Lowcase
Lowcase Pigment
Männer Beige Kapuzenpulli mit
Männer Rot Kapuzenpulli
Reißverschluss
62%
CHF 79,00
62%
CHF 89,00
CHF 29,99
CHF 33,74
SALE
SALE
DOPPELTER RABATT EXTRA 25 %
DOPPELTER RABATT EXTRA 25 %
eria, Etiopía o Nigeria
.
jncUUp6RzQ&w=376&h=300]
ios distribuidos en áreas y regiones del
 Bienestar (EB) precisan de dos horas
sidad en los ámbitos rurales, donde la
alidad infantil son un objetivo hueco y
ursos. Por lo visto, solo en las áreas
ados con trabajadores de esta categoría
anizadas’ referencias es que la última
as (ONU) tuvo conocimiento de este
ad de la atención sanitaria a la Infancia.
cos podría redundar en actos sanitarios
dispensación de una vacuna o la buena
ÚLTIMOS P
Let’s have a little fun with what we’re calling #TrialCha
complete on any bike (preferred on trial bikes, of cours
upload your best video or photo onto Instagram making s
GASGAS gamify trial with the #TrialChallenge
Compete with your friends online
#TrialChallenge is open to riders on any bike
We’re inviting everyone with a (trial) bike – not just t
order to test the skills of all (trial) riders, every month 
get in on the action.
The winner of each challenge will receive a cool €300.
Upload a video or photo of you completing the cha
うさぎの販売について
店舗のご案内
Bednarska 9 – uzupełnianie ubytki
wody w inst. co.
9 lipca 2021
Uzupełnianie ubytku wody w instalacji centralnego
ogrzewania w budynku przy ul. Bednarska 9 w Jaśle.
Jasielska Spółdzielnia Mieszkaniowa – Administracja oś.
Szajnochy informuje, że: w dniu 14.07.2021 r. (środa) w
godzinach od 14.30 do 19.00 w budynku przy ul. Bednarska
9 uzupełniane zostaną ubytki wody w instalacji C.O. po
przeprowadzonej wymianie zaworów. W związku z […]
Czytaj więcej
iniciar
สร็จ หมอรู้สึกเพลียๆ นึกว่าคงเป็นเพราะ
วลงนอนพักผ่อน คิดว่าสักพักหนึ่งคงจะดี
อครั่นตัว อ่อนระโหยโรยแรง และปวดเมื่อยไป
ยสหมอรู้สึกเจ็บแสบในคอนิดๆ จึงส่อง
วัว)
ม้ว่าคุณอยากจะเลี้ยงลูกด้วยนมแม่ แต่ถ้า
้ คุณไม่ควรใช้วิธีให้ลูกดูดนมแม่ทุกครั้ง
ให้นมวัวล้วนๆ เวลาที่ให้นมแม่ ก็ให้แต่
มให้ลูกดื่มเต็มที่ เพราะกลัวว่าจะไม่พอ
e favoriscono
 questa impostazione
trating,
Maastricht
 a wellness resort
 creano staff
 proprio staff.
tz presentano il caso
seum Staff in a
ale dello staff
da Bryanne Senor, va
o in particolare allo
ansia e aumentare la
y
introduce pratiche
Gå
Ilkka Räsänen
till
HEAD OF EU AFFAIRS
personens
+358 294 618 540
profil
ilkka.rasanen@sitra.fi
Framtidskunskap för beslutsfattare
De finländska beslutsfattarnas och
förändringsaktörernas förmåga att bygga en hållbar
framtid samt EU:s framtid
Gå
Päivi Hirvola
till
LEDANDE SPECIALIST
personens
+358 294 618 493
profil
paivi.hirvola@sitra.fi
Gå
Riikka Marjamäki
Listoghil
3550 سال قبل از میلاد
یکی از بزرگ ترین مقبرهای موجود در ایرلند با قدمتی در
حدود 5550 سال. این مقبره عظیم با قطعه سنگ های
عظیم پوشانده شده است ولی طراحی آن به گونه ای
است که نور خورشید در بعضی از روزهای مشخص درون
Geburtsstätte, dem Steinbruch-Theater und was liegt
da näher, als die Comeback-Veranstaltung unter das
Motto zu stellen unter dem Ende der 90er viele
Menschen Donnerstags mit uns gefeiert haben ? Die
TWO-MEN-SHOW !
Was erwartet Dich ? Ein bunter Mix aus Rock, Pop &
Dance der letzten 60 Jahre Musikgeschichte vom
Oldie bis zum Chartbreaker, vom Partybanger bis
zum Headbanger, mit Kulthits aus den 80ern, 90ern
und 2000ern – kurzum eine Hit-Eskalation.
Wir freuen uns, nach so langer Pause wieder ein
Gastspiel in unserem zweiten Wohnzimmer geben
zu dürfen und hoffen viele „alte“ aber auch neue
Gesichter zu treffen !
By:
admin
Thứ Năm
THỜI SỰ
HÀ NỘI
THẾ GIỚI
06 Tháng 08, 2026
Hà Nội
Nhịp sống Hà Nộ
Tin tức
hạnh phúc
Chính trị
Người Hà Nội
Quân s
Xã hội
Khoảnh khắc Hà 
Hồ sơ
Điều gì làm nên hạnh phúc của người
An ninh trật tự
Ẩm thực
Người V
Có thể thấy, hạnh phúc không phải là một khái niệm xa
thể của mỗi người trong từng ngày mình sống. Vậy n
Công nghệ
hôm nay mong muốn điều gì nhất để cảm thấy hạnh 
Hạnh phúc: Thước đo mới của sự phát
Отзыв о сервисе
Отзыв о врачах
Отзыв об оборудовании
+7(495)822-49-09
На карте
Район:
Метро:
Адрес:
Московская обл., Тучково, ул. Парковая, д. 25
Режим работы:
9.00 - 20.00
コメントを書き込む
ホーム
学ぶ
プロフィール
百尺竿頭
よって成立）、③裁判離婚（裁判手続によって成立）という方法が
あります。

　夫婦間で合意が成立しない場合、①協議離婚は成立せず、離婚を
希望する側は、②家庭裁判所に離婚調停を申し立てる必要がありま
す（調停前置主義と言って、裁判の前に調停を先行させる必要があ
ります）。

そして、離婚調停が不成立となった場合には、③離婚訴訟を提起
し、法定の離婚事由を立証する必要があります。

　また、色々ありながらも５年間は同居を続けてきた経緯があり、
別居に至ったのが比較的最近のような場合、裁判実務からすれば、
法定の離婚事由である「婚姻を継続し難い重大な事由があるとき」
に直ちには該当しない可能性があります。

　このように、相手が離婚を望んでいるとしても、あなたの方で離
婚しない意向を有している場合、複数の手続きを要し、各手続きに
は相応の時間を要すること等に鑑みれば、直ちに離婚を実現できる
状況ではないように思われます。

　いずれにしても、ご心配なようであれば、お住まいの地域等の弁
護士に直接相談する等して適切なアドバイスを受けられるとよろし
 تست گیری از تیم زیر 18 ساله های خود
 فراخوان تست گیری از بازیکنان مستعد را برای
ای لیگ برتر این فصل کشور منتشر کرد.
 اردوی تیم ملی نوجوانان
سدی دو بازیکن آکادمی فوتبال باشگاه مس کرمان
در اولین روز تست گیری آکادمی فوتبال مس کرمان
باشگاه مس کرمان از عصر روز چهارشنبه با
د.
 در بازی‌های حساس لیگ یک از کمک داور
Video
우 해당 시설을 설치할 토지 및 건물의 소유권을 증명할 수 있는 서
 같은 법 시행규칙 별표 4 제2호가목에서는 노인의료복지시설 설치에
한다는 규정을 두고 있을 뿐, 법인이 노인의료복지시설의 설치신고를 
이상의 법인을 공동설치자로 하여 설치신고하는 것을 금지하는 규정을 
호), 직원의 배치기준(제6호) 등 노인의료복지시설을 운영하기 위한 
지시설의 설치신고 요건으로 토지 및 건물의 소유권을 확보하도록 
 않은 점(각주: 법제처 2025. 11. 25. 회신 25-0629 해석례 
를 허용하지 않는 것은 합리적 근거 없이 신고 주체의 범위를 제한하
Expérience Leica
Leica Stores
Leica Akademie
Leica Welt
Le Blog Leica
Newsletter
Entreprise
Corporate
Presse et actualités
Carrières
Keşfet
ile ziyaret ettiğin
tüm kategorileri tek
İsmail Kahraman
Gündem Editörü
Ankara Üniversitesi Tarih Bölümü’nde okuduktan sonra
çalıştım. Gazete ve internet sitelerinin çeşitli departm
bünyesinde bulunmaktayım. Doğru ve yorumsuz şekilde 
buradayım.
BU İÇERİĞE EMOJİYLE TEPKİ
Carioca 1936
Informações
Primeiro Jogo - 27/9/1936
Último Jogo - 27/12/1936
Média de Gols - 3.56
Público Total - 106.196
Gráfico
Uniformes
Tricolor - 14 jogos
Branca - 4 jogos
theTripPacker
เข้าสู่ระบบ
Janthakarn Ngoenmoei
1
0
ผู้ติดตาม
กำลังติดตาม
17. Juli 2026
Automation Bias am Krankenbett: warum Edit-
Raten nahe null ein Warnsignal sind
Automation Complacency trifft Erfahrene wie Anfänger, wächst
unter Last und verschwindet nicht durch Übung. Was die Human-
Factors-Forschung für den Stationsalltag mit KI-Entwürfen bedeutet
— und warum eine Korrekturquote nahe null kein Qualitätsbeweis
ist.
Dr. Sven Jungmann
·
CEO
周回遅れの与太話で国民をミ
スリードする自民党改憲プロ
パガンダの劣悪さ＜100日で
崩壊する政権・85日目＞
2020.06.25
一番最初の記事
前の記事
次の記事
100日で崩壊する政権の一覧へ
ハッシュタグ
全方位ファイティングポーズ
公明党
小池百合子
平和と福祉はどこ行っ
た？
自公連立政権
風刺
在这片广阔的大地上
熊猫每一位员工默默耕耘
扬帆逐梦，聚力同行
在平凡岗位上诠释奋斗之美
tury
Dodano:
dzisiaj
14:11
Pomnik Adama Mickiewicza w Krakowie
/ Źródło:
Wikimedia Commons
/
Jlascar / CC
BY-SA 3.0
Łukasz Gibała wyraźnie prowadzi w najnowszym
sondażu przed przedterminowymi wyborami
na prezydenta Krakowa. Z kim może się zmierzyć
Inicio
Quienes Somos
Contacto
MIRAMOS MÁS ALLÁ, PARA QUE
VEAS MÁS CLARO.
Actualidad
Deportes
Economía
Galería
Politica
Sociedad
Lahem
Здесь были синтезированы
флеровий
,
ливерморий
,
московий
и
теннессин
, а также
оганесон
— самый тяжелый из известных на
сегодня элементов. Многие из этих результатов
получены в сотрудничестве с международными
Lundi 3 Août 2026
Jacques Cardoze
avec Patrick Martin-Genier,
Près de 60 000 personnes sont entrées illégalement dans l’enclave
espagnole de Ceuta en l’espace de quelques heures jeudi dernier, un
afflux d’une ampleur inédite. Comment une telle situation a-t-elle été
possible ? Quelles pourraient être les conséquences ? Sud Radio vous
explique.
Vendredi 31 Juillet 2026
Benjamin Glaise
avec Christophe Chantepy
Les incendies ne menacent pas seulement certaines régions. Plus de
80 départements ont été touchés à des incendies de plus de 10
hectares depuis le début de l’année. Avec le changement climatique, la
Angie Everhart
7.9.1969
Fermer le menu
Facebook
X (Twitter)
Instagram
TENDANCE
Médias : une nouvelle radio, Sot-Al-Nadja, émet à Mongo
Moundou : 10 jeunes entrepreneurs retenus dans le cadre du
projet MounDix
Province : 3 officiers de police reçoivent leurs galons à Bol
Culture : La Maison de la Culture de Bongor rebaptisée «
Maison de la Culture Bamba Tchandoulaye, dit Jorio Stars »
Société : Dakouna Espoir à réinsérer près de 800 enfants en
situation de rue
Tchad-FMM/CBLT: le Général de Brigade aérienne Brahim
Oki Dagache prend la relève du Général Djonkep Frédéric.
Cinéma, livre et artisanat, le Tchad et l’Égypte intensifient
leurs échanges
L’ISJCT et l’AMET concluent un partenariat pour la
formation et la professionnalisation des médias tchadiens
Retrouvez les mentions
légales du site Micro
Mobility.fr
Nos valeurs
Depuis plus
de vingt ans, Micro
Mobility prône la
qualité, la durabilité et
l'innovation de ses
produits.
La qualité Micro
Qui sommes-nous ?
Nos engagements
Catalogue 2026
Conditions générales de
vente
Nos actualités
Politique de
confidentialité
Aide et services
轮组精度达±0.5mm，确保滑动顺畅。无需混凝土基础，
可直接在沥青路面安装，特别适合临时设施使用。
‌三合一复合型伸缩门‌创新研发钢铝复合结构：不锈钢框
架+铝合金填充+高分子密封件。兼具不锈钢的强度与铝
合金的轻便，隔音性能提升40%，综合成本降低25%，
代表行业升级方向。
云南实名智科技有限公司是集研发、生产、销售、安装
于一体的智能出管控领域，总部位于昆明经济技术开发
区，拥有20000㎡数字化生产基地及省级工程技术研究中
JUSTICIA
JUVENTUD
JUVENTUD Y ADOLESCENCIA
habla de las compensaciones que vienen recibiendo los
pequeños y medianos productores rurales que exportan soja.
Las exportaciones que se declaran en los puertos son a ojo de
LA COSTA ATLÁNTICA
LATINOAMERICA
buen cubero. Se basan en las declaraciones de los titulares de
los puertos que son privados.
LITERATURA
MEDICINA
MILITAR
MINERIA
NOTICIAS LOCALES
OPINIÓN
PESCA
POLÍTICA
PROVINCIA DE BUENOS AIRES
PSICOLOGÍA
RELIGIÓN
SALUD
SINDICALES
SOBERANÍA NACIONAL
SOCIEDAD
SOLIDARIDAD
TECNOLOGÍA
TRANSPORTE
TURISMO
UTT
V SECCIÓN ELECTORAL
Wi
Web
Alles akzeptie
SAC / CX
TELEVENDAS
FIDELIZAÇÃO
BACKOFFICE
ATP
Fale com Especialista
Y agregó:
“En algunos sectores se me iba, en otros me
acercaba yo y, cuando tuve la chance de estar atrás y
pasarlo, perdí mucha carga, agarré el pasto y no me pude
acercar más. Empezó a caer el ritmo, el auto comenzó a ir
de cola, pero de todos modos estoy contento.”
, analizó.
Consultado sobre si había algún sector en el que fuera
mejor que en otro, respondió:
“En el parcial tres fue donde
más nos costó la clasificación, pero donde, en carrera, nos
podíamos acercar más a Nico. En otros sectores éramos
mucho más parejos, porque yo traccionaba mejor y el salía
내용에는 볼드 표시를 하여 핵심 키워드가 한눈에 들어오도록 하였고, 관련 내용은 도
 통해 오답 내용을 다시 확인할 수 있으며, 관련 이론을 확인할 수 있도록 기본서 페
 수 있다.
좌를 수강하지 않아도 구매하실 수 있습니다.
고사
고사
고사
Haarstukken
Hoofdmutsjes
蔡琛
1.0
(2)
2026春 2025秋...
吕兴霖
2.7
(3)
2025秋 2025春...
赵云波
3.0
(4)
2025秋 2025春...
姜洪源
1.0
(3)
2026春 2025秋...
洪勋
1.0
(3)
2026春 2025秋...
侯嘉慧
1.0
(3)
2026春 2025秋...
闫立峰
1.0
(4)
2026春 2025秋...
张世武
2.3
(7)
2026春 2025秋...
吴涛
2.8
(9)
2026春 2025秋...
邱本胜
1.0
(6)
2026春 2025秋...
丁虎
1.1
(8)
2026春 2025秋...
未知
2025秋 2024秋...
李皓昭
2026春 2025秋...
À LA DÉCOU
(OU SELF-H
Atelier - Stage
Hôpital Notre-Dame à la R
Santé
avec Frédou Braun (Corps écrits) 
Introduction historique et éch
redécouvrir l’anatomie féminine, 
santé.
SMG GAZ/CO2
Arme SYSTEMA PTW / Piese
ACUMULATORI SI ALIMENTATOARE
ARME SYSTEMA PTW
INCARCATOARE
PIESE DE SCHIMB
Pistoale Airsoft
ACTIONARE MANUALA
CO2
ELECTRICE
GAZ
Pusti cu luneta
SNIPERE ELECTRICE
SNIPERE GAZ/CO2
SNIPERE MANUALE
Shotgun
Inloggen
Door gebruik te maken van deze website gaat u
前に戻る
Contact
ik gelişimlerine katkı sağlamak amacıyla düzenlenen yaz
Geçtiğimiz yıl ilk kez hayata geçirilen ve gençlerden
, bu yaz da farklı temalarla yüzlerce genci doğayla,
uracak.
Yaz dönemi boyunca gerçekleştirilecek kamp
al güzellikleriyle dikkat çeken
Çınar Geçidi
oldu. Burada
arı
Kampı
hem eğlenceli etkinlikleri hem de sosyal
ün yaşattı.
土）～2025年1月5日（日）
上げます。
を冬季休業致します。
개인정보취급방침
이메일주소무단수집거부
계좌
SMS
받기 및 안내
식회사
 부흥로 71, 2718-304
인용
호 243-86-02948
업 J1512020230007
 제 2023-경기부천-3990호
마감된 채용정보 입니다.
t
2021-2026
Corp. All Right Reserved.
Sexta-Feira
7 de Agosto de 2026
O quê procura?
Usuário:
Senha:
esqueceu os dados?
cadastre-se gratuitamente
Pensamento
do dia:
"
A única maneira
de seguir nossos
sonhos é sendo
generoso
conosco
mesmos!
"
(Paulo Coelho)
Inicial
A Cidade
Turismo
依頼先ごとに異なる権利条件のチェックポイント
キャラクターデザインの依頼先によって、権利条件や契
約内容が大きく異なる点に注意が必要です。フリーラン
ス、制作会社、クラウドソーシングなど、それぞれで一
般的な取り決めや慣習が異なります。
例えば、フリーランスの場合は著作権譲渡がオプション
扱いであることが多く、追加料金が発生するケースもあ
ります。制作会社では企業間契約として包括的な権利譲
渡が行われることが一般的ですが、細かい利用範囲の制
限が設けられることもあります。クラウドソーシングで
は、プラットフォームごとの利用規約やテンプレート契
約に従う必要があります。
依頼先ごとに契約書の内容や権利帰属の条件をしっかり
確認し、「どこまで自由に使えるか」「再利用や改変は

◆ **Task statement**: In the listing, find every line with the word "Männer" and state how many there are, nothing more.

◆ **Answer section**: 2